State succession has also produced entire stateless populations at a stroke. When the Soviet Union disintegrated in 1991, millions of people found themselves suddenly outside the citizenship frameworks of its successor states. Yugoslavia, East Pakistan, and Ethiopia generated similar displacements. The Council of Europe Convention on the Avoidance of Statelessness in Relation to State Succession is the only treaty targeting this specific problem, and as of the source, only seven states have joined it.
Perhaps the most overlooked route into statelessness is administrative: missing a deadline, lacking a birth certificate, or failing to pay excessive documentation fees. UNICEF estimated in 2013 that 230 million children under the age of five have not been registered. Registration alone does not confer citizenship, but it creates the documentary link between a child and a state. Without it, proving that link becomes progressively harder over time.
In December 1948, the Universal Declaration of Human Rights established both a right to asylum and a right to nationality. Article 15 expressly prohibited arbitrary deprivation of nationality. That same year, the United Nations Economic and Social Council asked the UN Secretary-General to study the problem of statelessness from scratch.
In 1954, the UN adopted the Convention relating to the Status of Stateless Persons, which provided the first internationally accepted definition of a stateless person and set out the rights such persons should enjoy. Seven years later, the Convention on the Reduction of Statelessness followed. It entered into force on the 13th of December 1975 and established standards covering how nationality is acquired, voluntarily abandoned, or stripped away by governments.
For decades, the gap between these instruments and their enforcement was stark. An internal evaluation released in 2001 found that only two individuals at UNHCR headquarters were tasked with statelessness work, and there was no dedicated budget line. A statelessness unit was eventually established in Geneva in 2006. By 2010, an overhaul of UNHCR's budget structure pushed dedicated statelessness funding from roughly US$12 million in 2009 to $69.5 million in 2015.

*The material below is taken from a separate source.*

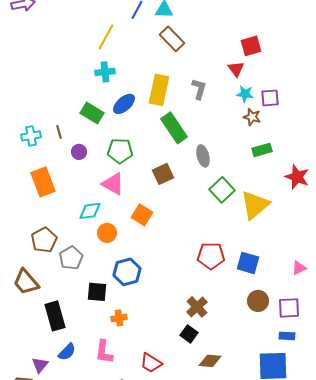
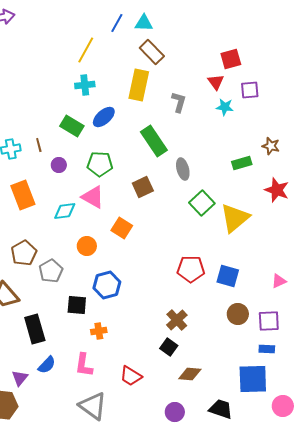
yellow rectangle: (159, 90) -> (139, 85), moved
purple square: (270, 98) -> (250, 90), moved
brown star: (252, 117) -> (271, 146), moved
cyan diamond: (90, 211) -> (65, 211), moved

By September 2015, the 1954 convention had 86 state parties, up from 65 when UNHCR launched its conventions campaign in 2011. Among the practical results of sustained advocacy: 300,000 Tamils acquired Sri Lankan citizenship, Tajik refugees were naturalized in Kyrgyzstan, and the Czech Republic reduced a large population of stateless persons created when it separated from Slovakia.
Kuwait holds the largest stateless population in the entire Middle East region. The Bedoon, mostly from the northern tribes and in particular the Al-Muntafiq tribal confederation, were treated as Kuwaiti citizens from 1965 to 1985. During that period they had free access to education, health care, and all other privileges of citizenship. In the 1970s and 1980s, stateless Bedoon constituted 80-90% of the Kuwaiti Army.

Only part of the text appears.